Zelensky appeals for weapons as Russia advances
  • “We need more weapons to drive Russian forces off our land,” said Zelensky
  • The Ukrainian leader again called for restrictions to be lifted on the use of long-range Western weapons to hit targets inside Russia

RAMSTEIN AIR BASE, Germany: President Volodymyr Zelensky appealed on Friday to Ukraine’s backers for additional weapons as Kyiv faces advancing Russian forces in the east and devastating strikes by Moscow.
The Ukrainian leader pressed his nation’s case to allies meeting at Ramstein Air Base in Germany, where Washington unveiled a new $250 million in military aid.
“We need more weapons to drive Russian forces off our land,” said Zelensky, who also met with German Chancellor Olaf Scholz and was to head to Italy for talks.

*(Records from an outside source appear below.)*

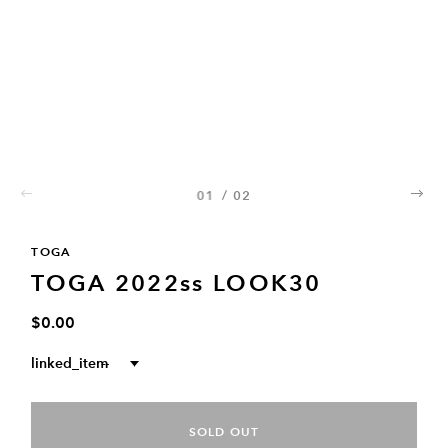
01
/
02
02
TOGA
TOGA 2022ss LOOK30
$0.00
linked_item
--
SOLD OUT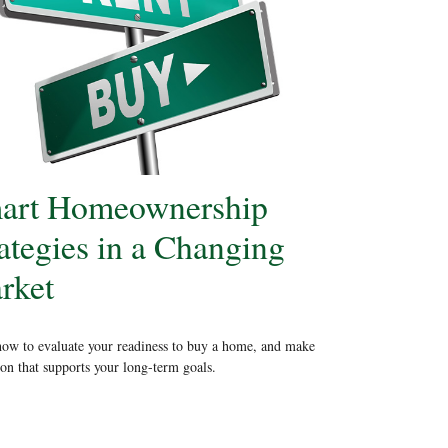
art Homeownership
ategies in a Changing
rket
ow to evaluate your readiness to buy a home, and make
ion that supports your long-term goals.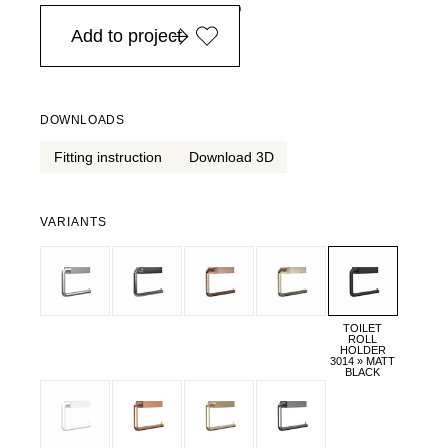
in Europe, for purchases over EURO 900
Add to project
DOWNLOADS
Fitting instruction
Download 3D
VARIANTS
TOILET
ROLL
HOLDER
3014 » MATT
BLACK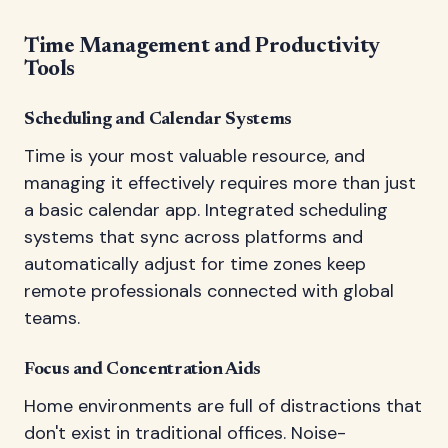
Time Management and Productivity
Tools
Scheduling and Calendar Systems
Time is your most valuable resource, and
managing it effectively requires more than just
a basic calendar app. Integrated scheduling
systems that sync across platforms and
automatically adjust for time zones keep
remote professionals connected with global
teams.
Focus and Concentration Aids
Home environments are full of distractions that
don't exist in traditional offices. Noise-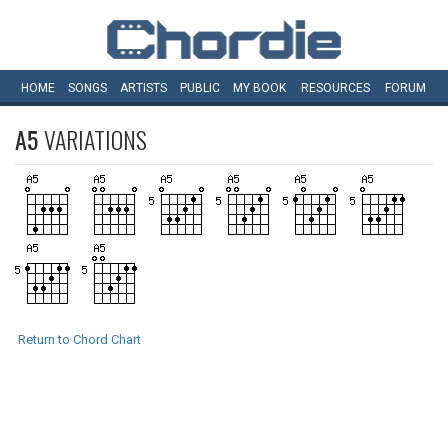
HOME
SONGS
ARTISTS
PUBLIC
MY
BOOK
RESOURCES
FORUM
A5
VARIATIONS
Return to Chord Chart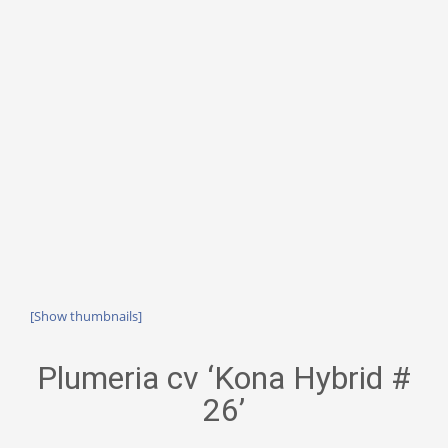
[Show thumbnails]
Plumeria cv ‘Kona Hybrid #
26’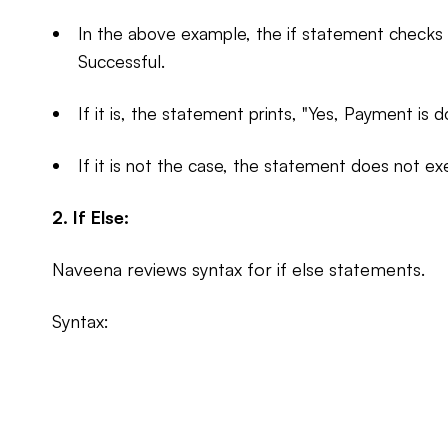
In the above example, the if statement checks i
Successful.
If it is, the statement prints, "Yes, Payment is d
If it is not the case, the statement does not ex
2. If Else:
Naveena reviews syntax for if else statements.
Syntax: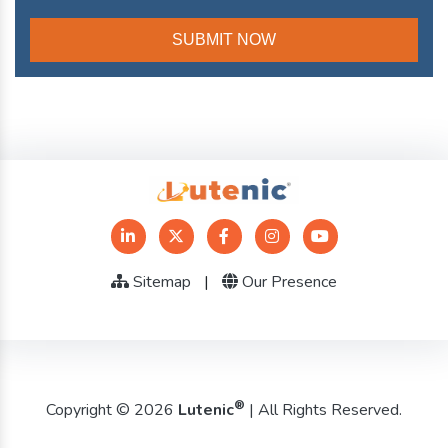
Sitemap
|
Our Presence
®
Copyright © 2026
Lutenic
| All Rights Reserved.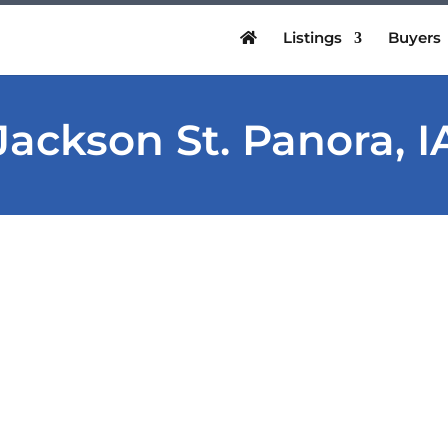
Listings
Buyers
Jackson St. Panora, I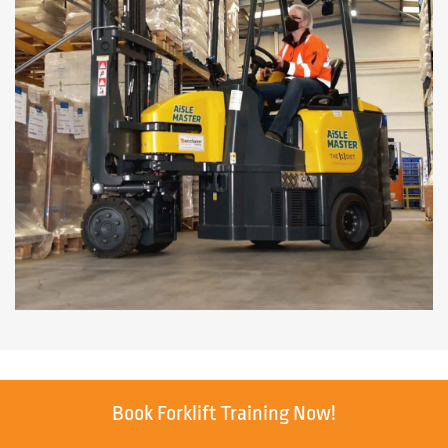
Book Forklift Training Now!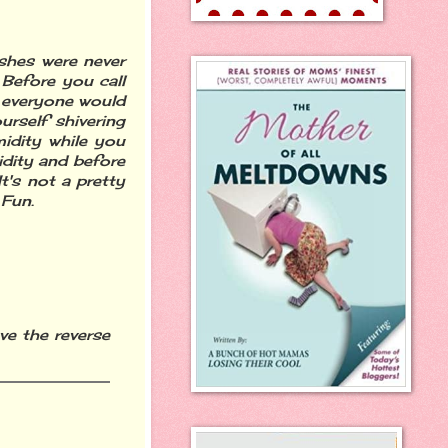
ashes were never
Before you call
e everyone would
urself shivering
idity while you
dity and before
t's not a pretty
 Fun.
ve the reverse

The gathering comes as Moscow’s forces advance in the Donbas region, with Russian President Vladimir Putin on Thursday declaring that capturing the eastern area was his “primary objective” in the conflict.
Zelensky urged Kyiv’s supporters to follow through on previous commitments, saying: “The number of air defense systems that have not been delivered is significant.”

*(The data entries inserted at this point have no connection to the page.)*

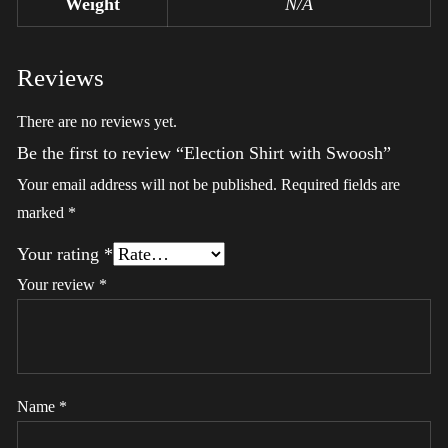
Weight
N/A
Reviews
There are no reviews yet.
Be the first to review “Election Shirt with Swoosh”
Your email address will not be published.
Required fields are
marked
*
Your rating
*
Your review
*
Name
*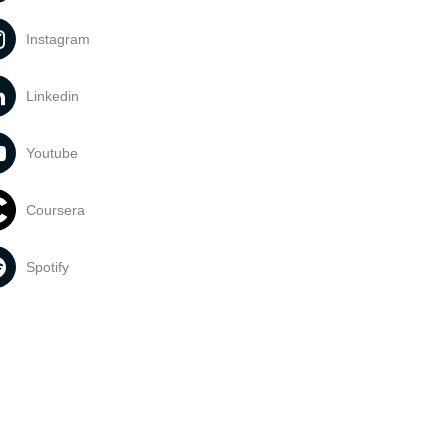
Instagram
Linkedin
Youtube
Coursera
Spotify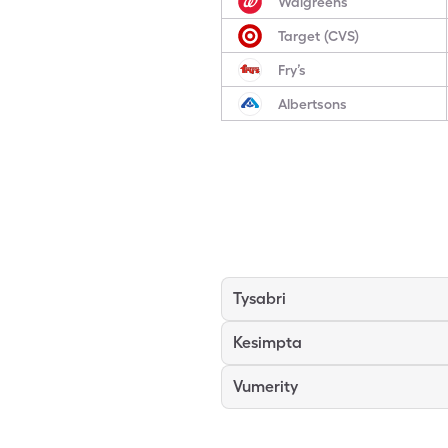
Walgreens
Target (CVS)
Fry’s
Albertsons
Tysabri
Kesimpta
Vumerity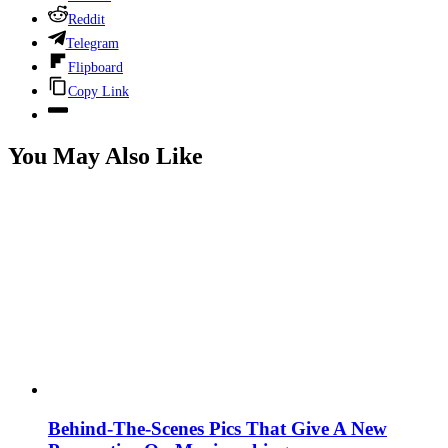
Reddit
Telegram
Flipboard
Copy Link
You May Also Like
Behind-The-Scenes Pics That Give A New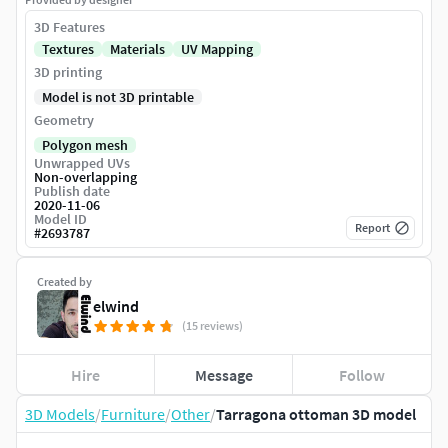
3D Features
Textures
Materials
UV Mapping
3D printing
Model is not 3D printable
Geometry
Polygon mesh
Unwrapped UVs
Non-overlapping
Publish date
2020-11-06
Model ID
Report
#
2693787
Created by
elwind
(15 reviews)
Hire
Message
Follow
3D Models
/
Furniture
/
Other
/
Tarragona ottoman 3D model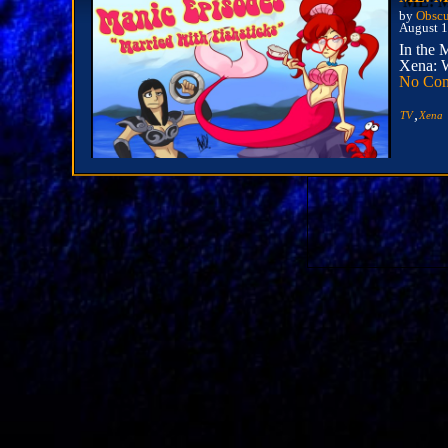
by
Obscu
August 1
In the 
Xena: W
No Co
,
TV
Xena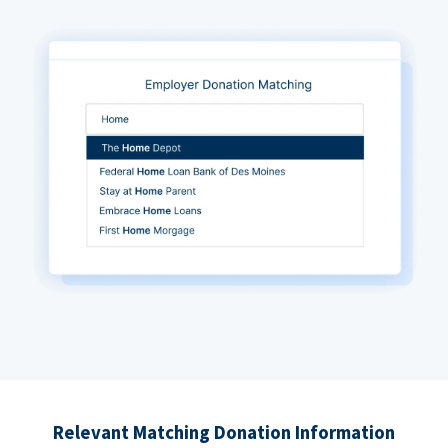
Relevant Matching Donation Information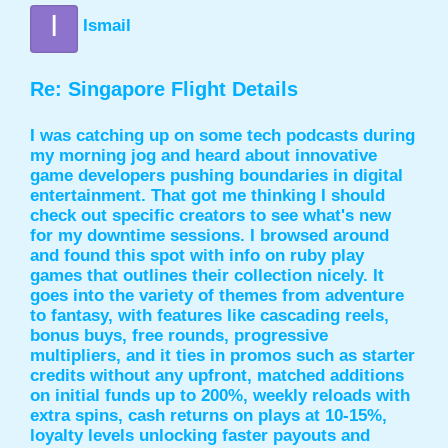
I
Ismail
Re: Singapore Flight Details
I was catching up on some tech podcasts during
my morning jog and heard about innovative
game developers pushing boundaries in digital
entertainment. That got me thinking I should
check out specific creators to see what's new
for my downtime sessions. I browsed around
and found this spot with info on
ruby play
games
that outlines their collection nicely. It
goes into the variety of themes from adventure
to fantasy, with features like cascading reels,
bonus buys, free rounds, progressive
multipliers, and it ties in promos such as starter
credits without any upfront, matched additions
on initial funds up to 200%, weekly reloads with
extra spins, cash returns on plays at 10-15%,
loyalty levels unlocking faster payouts and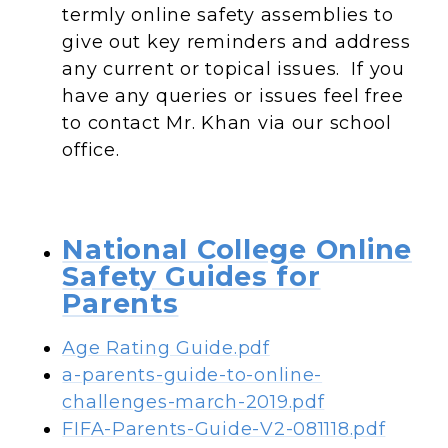
termly online safety assemblies to
give out key reminders and address
any current or topical issues. If you
have any queries or issues feel free
to contact Mr. Khan via our school
office.
National College Online
Safety Guides for
Parents
Age Rating Guide.pdf
a-parents-guide-to-online-
challenges-march-2019.pdf
FIFA-Parents-Guide-V2-081118.pdf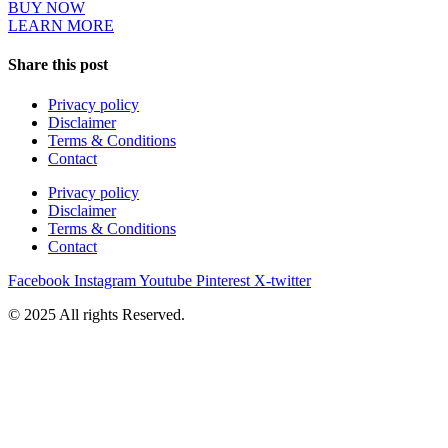
BUY NOW
LEARN MORE
Share this post
Privacy policy
Disclaimer
Terms & Conditions
Contact
Privacy policy
Disclaimer
Terms & Conditions
Contact
Facebook
Instagram
Youtube
Pinterest
X-twitter
© 2025 All rights Reserved.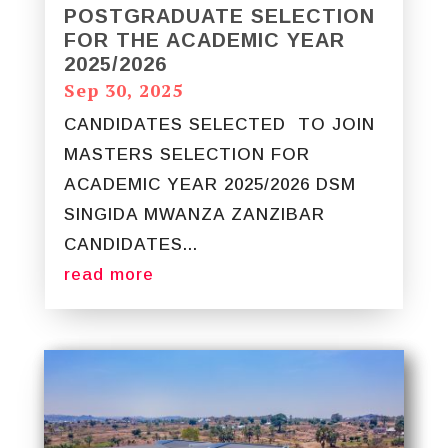
POSTGRADUATE SELECTION
FOR THE ACADEMIC YEAR
2025/2026
Sep 30, 2025
CANDIDATES SELECTED TO JOIN
MASTERS SELECTION FOR
ACADEMIC YEAR 2025/2026 DSM
SINGIDA MWANZA ZANZIBAR
CANDIDATES...
read more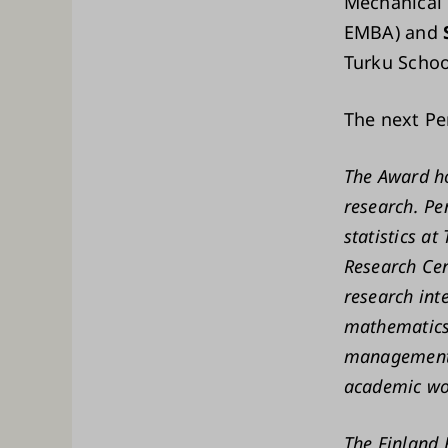
Mechanical 
EMBA) and
Turku Schoo
The next Pe
The Award ho
research. Pe
statistics a
Research Cen
research int
mathematics 
management.
academic wor
The Finland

The Ukrainian leader again called for restrictions to be lifted on the use of long-range Western weapons to hit targets inside Russia.
“We need to have this long-range capability, not only on the occupied territory of Ukraine, but also on the Russian territory,” Zelensky said.
In Italy, Zelensky is due to hold talks with Prime Minister Giorgia Meloni and attend The European House-Ambrosetti forum in Cernobbio, on Lake Como.
Hungarian Prime Minister Viktor Orban — who upset his EU counterparts and Zelensky by meeting Putin in Moscow in July — is also attending the three-day economic forum.
Italy has strongly supported Ukraine and has sent weapons to help it defend itself against Russian forces, while insisting these must only be used on Ukrainian soil.
At the meeting at the US base in Germany, US defense chief Lloyd Austin announced that Washington will provide $250 million in new military aid for Ukraine.
The package “will surge in more capabilities to meet Ukraine’s evolving requirements,” Austin told the meeting.
The assistance is expected to include ammunition for HIMARS precision rocket launchers, artillery rounds, anti-tank and anti-air weapons, a US defense official said on condition of anonymity.
The talks in Germany, with representatives from some 50 nations, were to focus on areas including bolstering Ukraine’s air defenses and encouraging allies to boost their defense industries, Pentagon spokesman Major General Pat Ryder said ahead of the meeting.
Since the start of Russia’s offensive in February 2022 when it failed to seize the Ukrainian capital Kyiv, Moscow has adapted its aims, concentrating instead on trying to conquer eastern Ukraine.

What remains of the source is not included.